RBC: red blood cells; MCV: mean corpuscular volume; RDW: red cell distribution width; WBC: white blood cells; HDL: high-density lipoprotein; LDL: low-density lipoprotein; mg/dl: milligrams per deciliter; U/L: units per liter; g/dl: grams per deciliter; fL: femtoliter; mmol/L: millimoles per liter; µL: microliter.
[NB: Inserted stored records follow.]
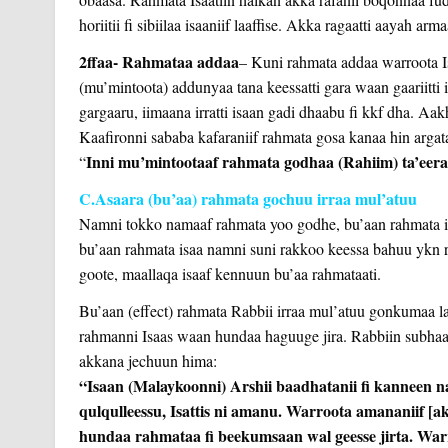
horiitii fi sibiilaa isaaniif laaffise. Akka ragaatti aayah a
2ffaa- Rahmataa addaa
– Kuni rahmata addaa warroota 
(mu’mintoota) addunyaa tana keessatti gara waan gaariitti i
gargaaru, iimaana irratti isaan gadi dhaabu fi kkf dha. Aak
Kaafironni sababa kafaraniif rahmata gosa kanaa hin argata
Inni mu’mintootaaf rahmata godhaa (Rahiim) ta’eera
“
C.Asaara (bu’aa) rahmata gochuu irraa mul’atuu
Namni tokko namaaf rahmata yoo godhe, bu’aan rahmata is
bu’aan rahmata isaa namni suni rakkoo keessa bahuu ykn 
goote, maallaqa isaaf kennuun bu’aa rahmataati.
Bu’aan (effect) rahmata Rabbii irraa mul’atuu gonkuma
rahmanni Isaas waan hundaa haguuge jira. Rabbiin subha
akkana jechuun hima:
“Isaan (Malaykoonni) Arshii baadhatanii fi kanneen na
qulqulleessu, Isattis ni amanu. Warroota amananiif
hundaa rahmataa fi beekumsaan wal geesse jirta. Warr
| Laboratory parameter | Patient values | Normal values |
| Complete blood count | ||
| RBC (106/µL) | 4.25 | 3.63-5.04 |
| Hemoglobin (g/dL) | 12.5 | 12.0-15.3 |
| Hematocrit (%) | 37.5 | 34.7-45.1 |
| MCV (fL) | 88.4 | 80.0-100.0 |
| RDW (%) | 12 | 11.9-15.9 |
| Platelets (103/µL) | 500 | 150-450 |
| WBC | 13.3 | 4.0-11.0 |
| WBC Differential | ||
| Neutrophil % | 82 | 43.0-82.3 |
| Lymphocyte % | 12 | 14.5-45.2 |
| Monocyte % | 4 | 4.3-13.3 |
| Eosinophil % | 0.1 | 0.1-6.8 |
| Basophil % | 0 | 0.0-2.0 |
| Chemistries | ||
| Sodium (mmol/L) | 138 | 135-145 |
| Potassium (mmol/L) | 4.1 | 3.5-5.0 |
| Chloride (mmol/L) | 99 | 95-108 |
| Magnesium (mg/dL) | 2.3 | 1.6-2.6 |
| Blood urea nitrogen (mg/dL) | 17 | 16-48 |
| Creatinine (mg/dL) | 0.9 | 0.5-0.9 |
| Calcium (mg/dL) | 8.5 | 8.1-10.2 |
| Aspartate transaminase (U/L) | 28 | <32 |
| Alanine transaminase (U/L) | 45 | <50 |
| Alkaline phosphatase (U/L) | 60 | 35-104 |
| Total bilirubin (mg/dL) | 0.4 | <1.2 |
| Albumin (g/dL) | 3.8 | 3.5-5.0 |
| Total protein (g/dL) | 6.9 | 6.6-8.7 |
| Amylase (U/L) | 1354 | <100 |
| C-reactive protein (mg/dL) | 20.69 | <0.2 |
| Total cholesterol (mg/dL) | 130 | <190 |
| LDL cholesterol (mg/dL) | 73 | <135 |
| HDL cholesterol (mg/dL) | 45 | >42 |
| Triglycerides (mg/dL) | 60 | <150 |
Figure 1Abdominal computed tomography with contrast showing acute pancreatitis with diffuse swelling of the pancreas (P) and retropancreatic fluid collection with no signs of necrosis (arrow).